While the absolute reasons for Sloan’s resignation were never spelled out on Time Square-sized billboard letters, it was painfully obvious reading the tea leaves that management was beginning to drown out the longest tenured head coach in the league for their cantankerous 26-year-old point guard.

As we’ve been forced to learn throughout time from Michael Jordan’s Bobcats ownership and Isiah Thomas’ executive career to Kobe Bryant’s insistence on trading a budding Andrew Bynum for balding Jason Kidd, players don’t often make excellent executive decisions.

It was Williams badgering King to stop waiting on Dwight Howart that forced his wooden puppet hands to push through the ultimate hardwood loner, Iso-Joe Johnson.
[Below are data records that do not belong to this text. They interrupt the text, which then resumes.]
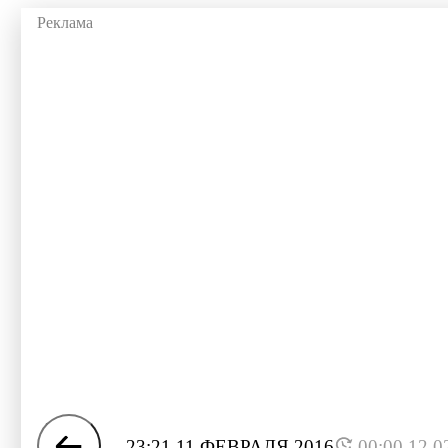
23:21 11 ФЕВРАЛЯ 2016
00:00 12.0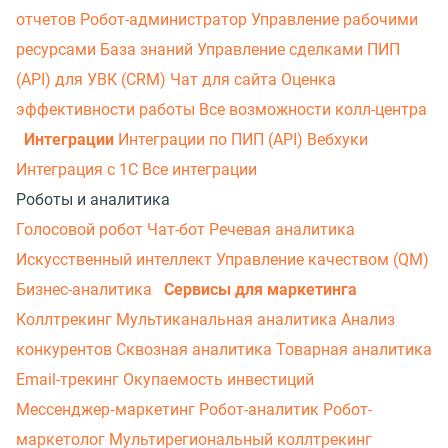
отчетов
Робот-администратор
Управление рабочими
ресурсами
База знаний
Управление сделками
ПИП
(API) для УВК (CRM)
Чат для сайта
Оценка
эффективности работы
Все возможности колл-центра
Интеграции
Интеграции по ПИП (API)
Вебхуки
Интеграция с 1С
Все интеграции
Роботы и аналитика
Голосовой робот
Чат-бот
Речевая аналитика
Искусственный интеллект
Управление качеством (QM)
Бизнес-аналитика
Сервисы для маркетинга
Коллтрекинг
Мультиканальная аналитика
Анализ
конкурентов
Сквозная аналитика
Товарная аналитика
Email-трекинг
Окупаемость инвестиций
Мессенджер‑маркетинг
Робот-аналитик
Робот-
маркетолог
Мультирегиональный коллтрекинг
Before the season, Johnson talked optimistically of harkening back to his early years in Phoenix alongside Steve Nash when just 14.9 percent of his possessions were defined as isolation plays, according to Synergy Sports. However, his goal of becoming Spot-Up Joe and getting fed easier baskets from Williams never came to fruition.

As a result, Johnson has been running more isolated sets than he did in Atlanta when he earned the Iso-Joe nickname. According to Synergy Sports Technology, as of Dec. 19, over 40% of his logged plays this season were either direct isolation plays or isolated post-up plays compared to 35% during his final season in Atlanta. Instead of dominating the ball like a Steve Nash type point guard, at times he's resorted to watching a feature presentation of "Iso-Joe".

Mike D'Antoni wanted to trade Williams for Carmelo Anthony before resigning as Knicks coach. It was a trade that may have saved both his and Johnson's jobs because The Little General’s battle plan was never an ideal fit for Williams’ offensive arsenal. Back in 2008, Jason Kidd ripped Johnson for his unimaginative offenses and short leashes on point guards.

Conversely, Sloan wasn’t as much Williams’ problem as Salt Lake City and Carlos Boozer’s departure were. In Brooklyn, he’s got the large media market he wants and the talent. Now, all he needs is the right head coach. Fellas, it’s time for a reunion so you two can put a (championship) ring on it.